Men, if you haven't heard yet - COVID-19 is hitting us harder than women. Globally, men who get sick with the novel coronavirus are more likely to be hospitalized than women, and they are almost two and a half times more likely to die from it. Men also tend to reduce the need for masks and other protective measures. Experts still have much to learn about men and COVID-19, but why and how its increased impact on men is coming under increasing scrutiny as they learn more about the disease.

  • Eric Sioe-Peña, MD, MPH, director of global health at Northwell Health, New Hyde Park, New York, and an emergency medicine physician at Staten Island University Hospital, Staten Island, New York: "Men come to the emergency department when they are sicker, with more complications and with a greater need for ventilator support than women. And some men come to the ER later in their infection with the virus.
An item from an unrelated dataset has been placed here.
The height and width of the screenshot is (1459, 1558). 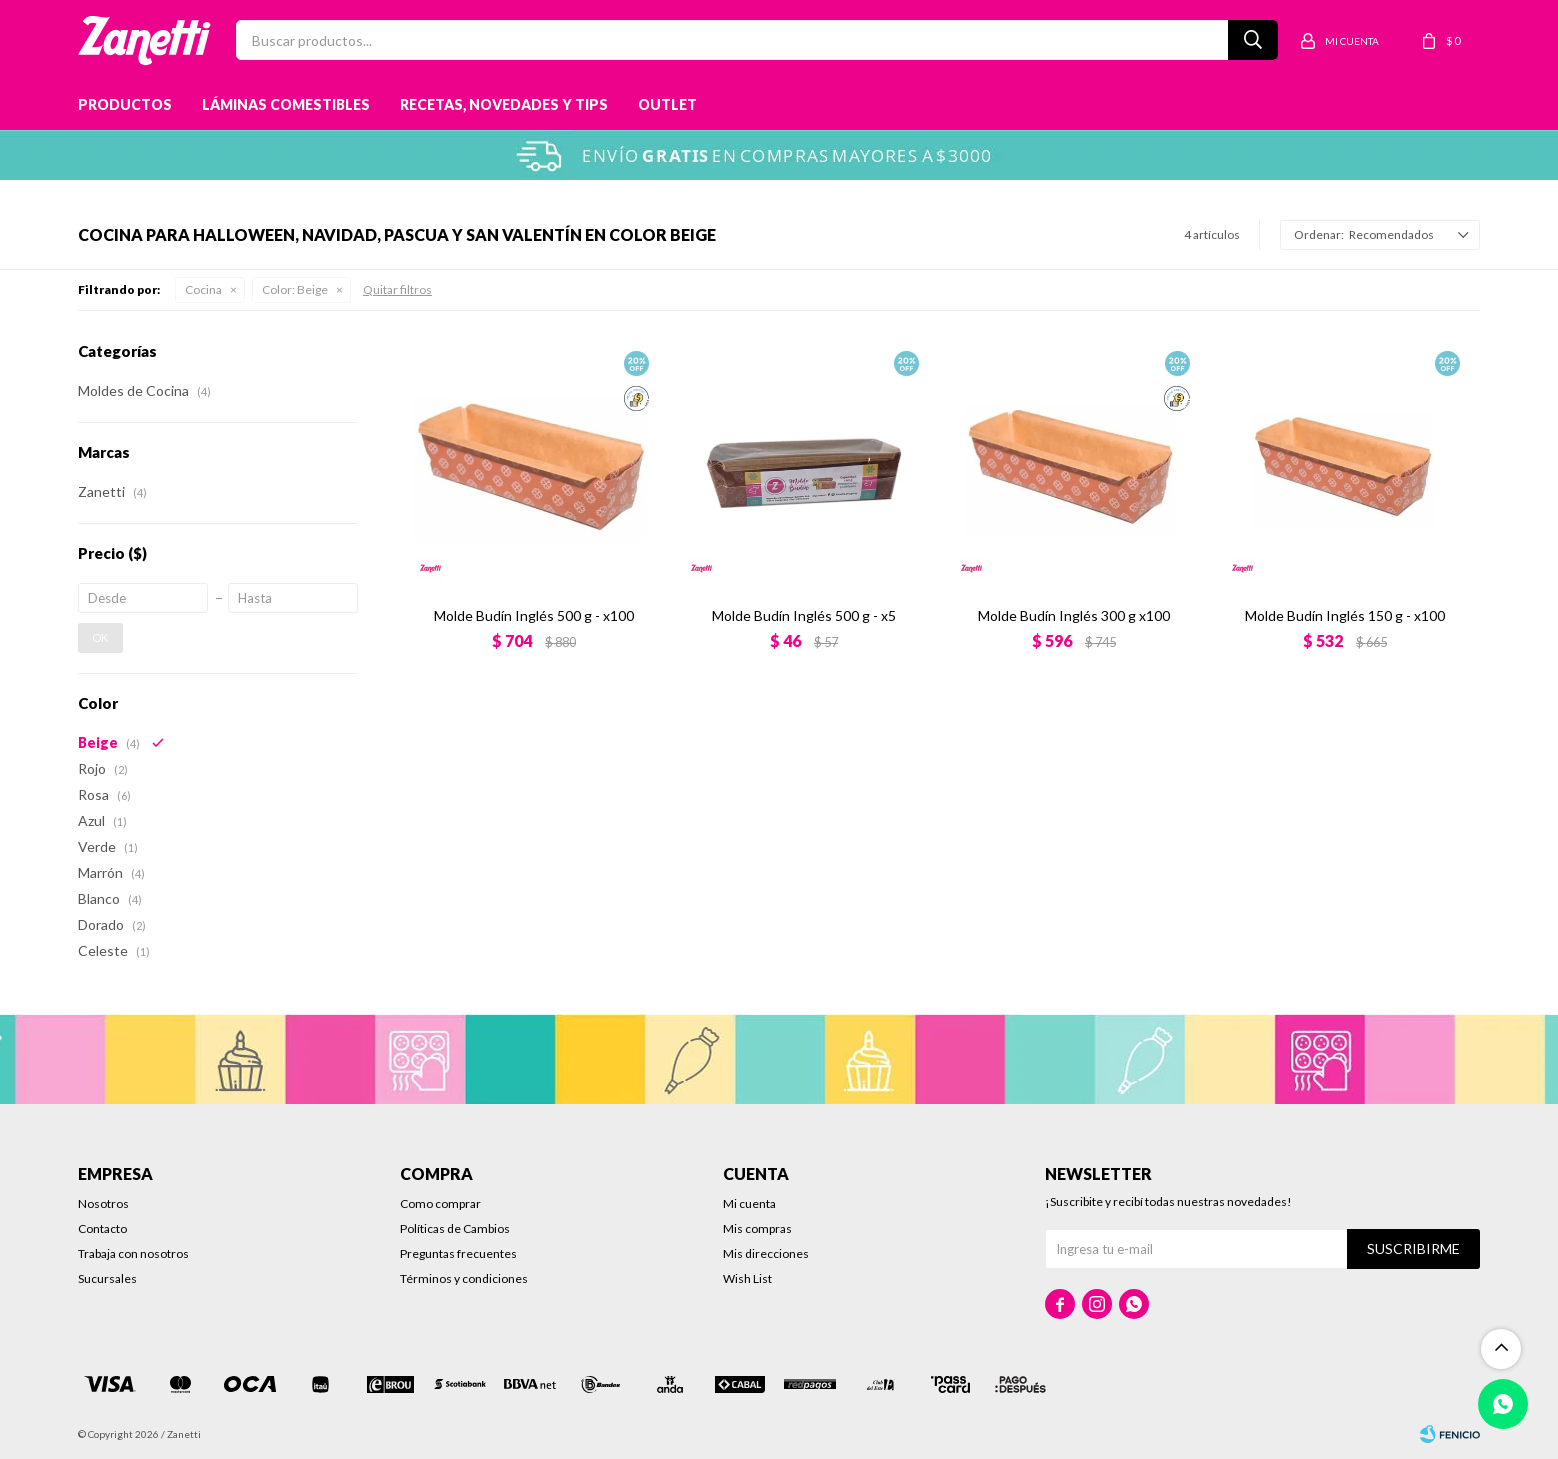 What do you see at coordinates (749, 1203) in the screenshot?
I see `Mi cuenta` at bounding box center [749, 1203]. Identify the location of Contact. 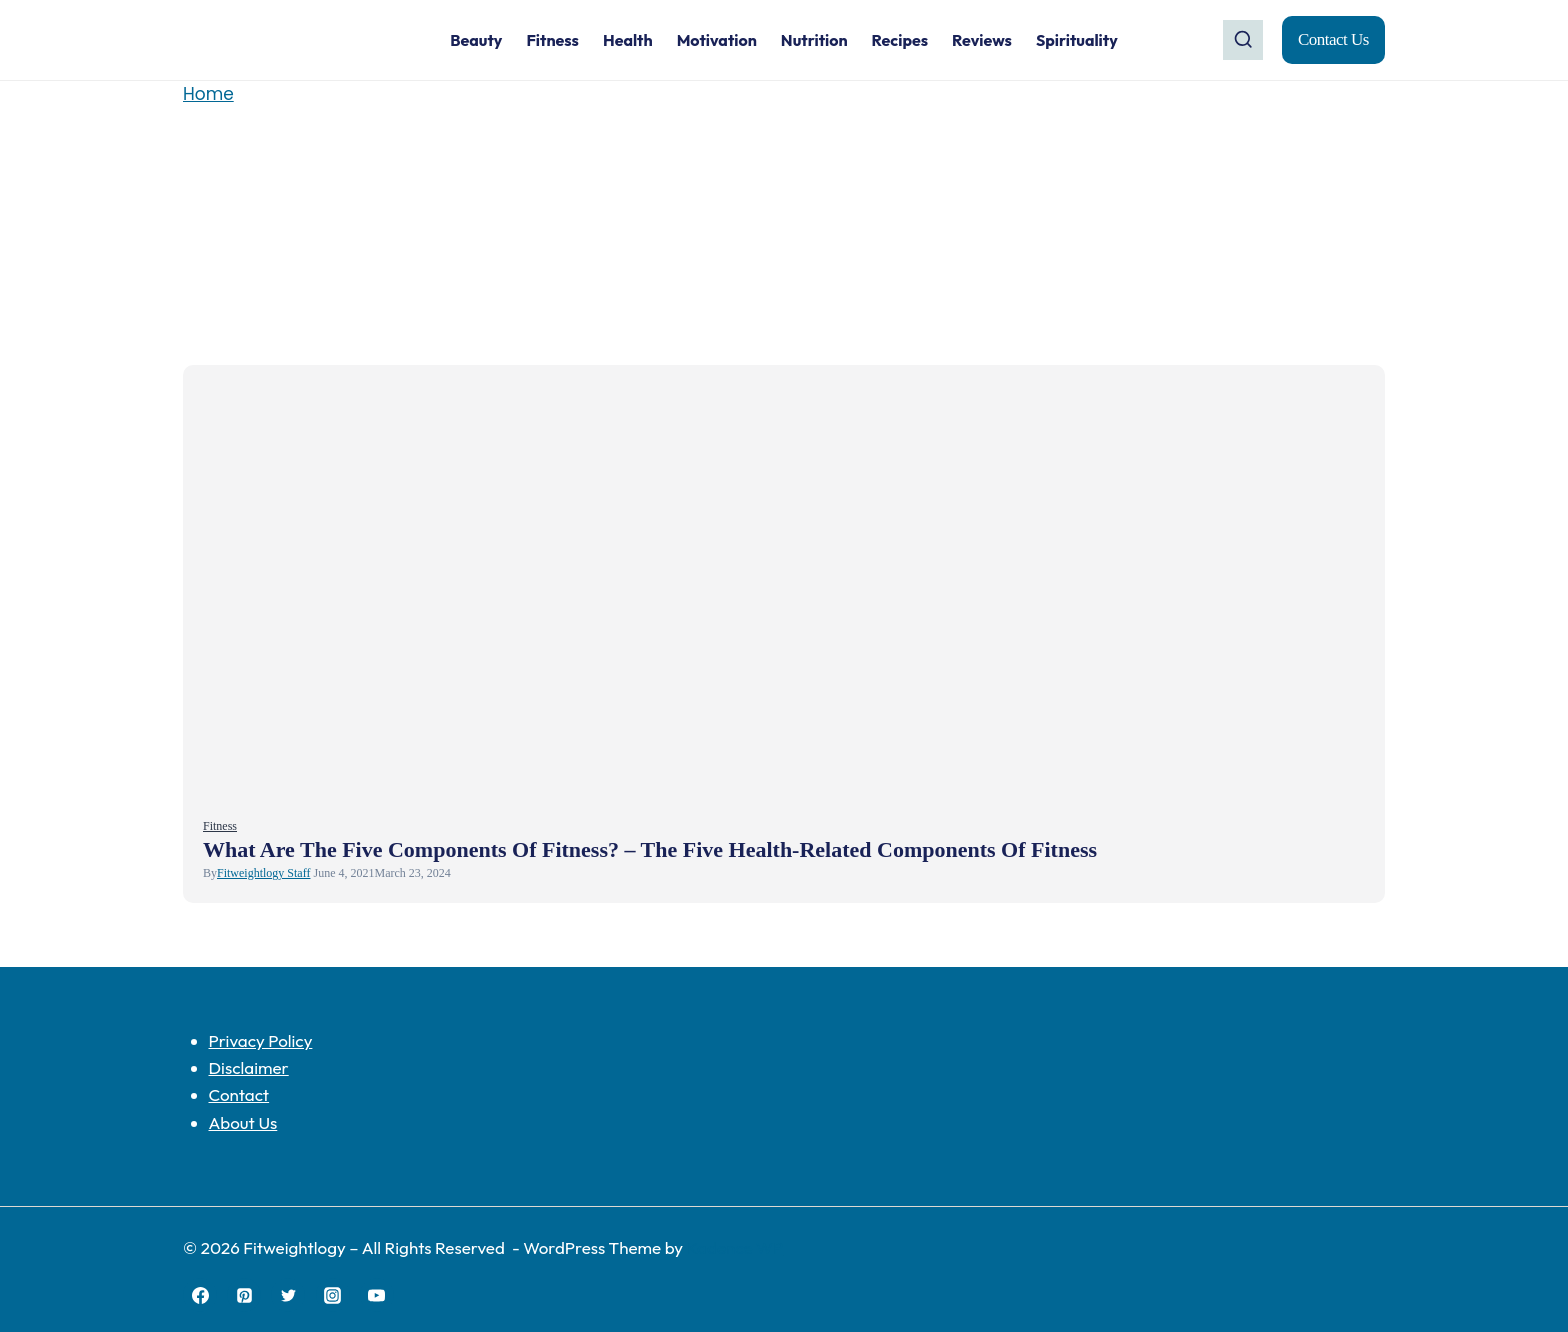
(239, 1094).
This can lead to more serious respiratory problems and less time to use non-invasive breathing support. Men do need to wear a mask and should see a doctor when they get sick or if they are sick and start to feel worse. For example, if they are discharged from intensive care, they should return if their respiratory symptoms worsen. If this happens, it will usually happen on day 10-13 of their illness.
  • Len Horowitz, MD, PhD , internist and pulmonologist, Lenox Hill Hospital, New York: "Since there is no natural immunity to COVID-19, all men are susceptible to infection unless they have been previously infected. Those who smoke, have diabetes, hypertension, coronary heart disease and related autoimmune problems are particularly susceptible to complications of COVID-19, such as needing oxygen or hospitalization. Obesity is also a risk factor. The obvious mitigation strategies of masks, social distancing and hand washing are fundamental.
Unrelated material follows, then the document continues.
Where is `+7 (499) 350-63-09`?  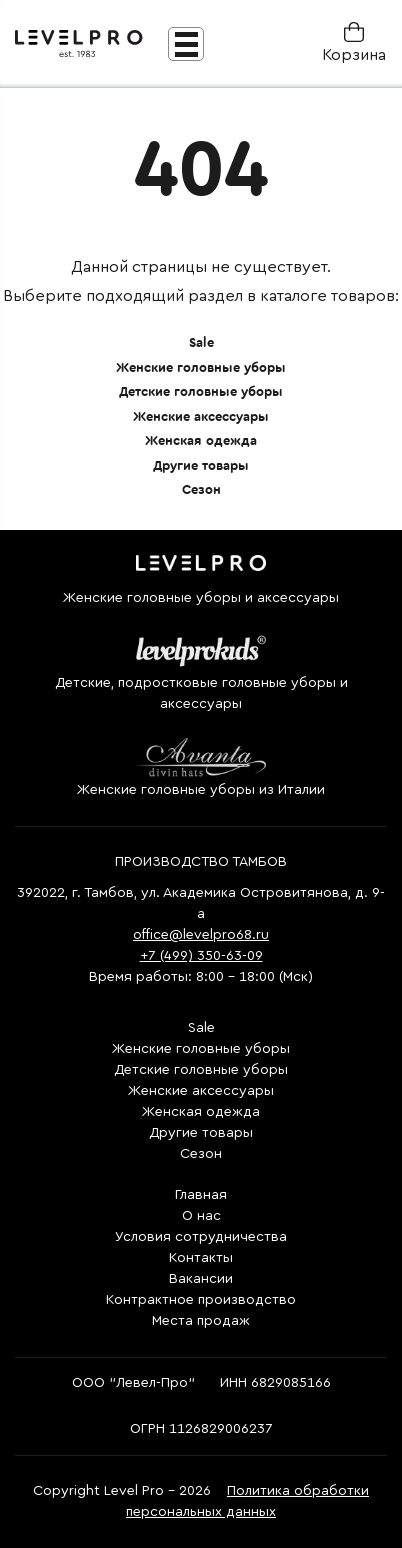 +7 (499) 350-63-09 is located at coordinates (201, 956).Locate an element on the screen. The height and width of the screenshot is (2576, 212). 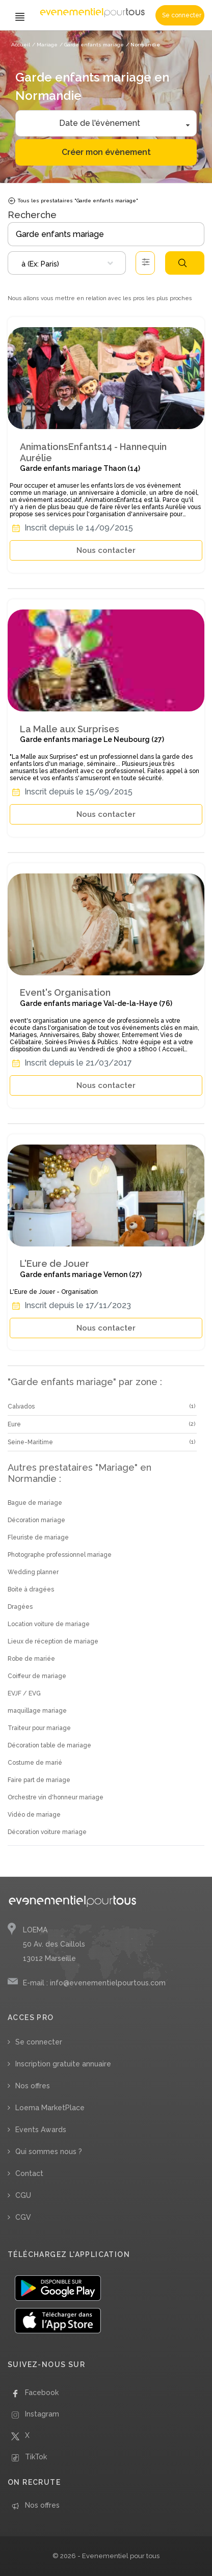
EVJF / EVG is located at coordinates (24, 1693).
  • Travis D. Westbrook, Ph. Clinical Psychologist and Assistant Professor of Psychiatry and Behavioral Health, The Ohio State University Wexner Medical Center: "When asked if they wear masks or keep social distance, more men than women answered no. Why, it's complicated. One factor may relate to masculinity and social influences on men's attitudes and behaviour. For example, men are socialized to suppress negative emotions and maintain a "strong" appearance. If a man strongly identifies with these definitions of "manliness" or masculinity, then wearing a mask or avoiding large gatherings may seem like a sign of fear and weakness.
  • Matthew G. Heinz, M.D. M.D. , is an internist (physician) in Tucson, AZ:  "How do you get the message to men about their increased risk? I hope that getting educated and learning about COVID-19, listening to the facts and science will help.We don't fully understand why, but a lot of it is probably due to differences in hormones and an enzyme called ACE2. The hormone estrogen may give women a protective advantage, but men have very small amounts of estrogen. Men may also have higher concentrations of ACE2. This enzyme binds to a so-called protein found in the virus that allows COVID-19 to enter the lungs more easily. And while we don't know the exact numbers, we do know that the more viral particles you are exposed to, the worse you will get sick.
  • Matthew Rettig, MD Professor of Medicine and Urology at the David Geffen School of Medicine at UCLA and UCLA Jonsson Comprehensive Cancer Center: "We believe that male hormones such as testosterone make men more susceptible to COVID-19 and that these hormones also increase the chances that men who contract the virus will have a more severe illness. The question we want to answer with our study, known as the HITCH study, is whether suppressing male hormones will reduce men's time in hospital, reduce their need for intubation and prevent them from dying. All of our study participants are hospitalized male veterans.

So, what should men do to protect themselves? Wear a mask, wash your hands, keep social distance. But more than that, men should remember that they are modeling behavior for their family members. Remember that your children look to you for guidance. Follow public health recommendations and encourage others to follow your example. This protects everyone.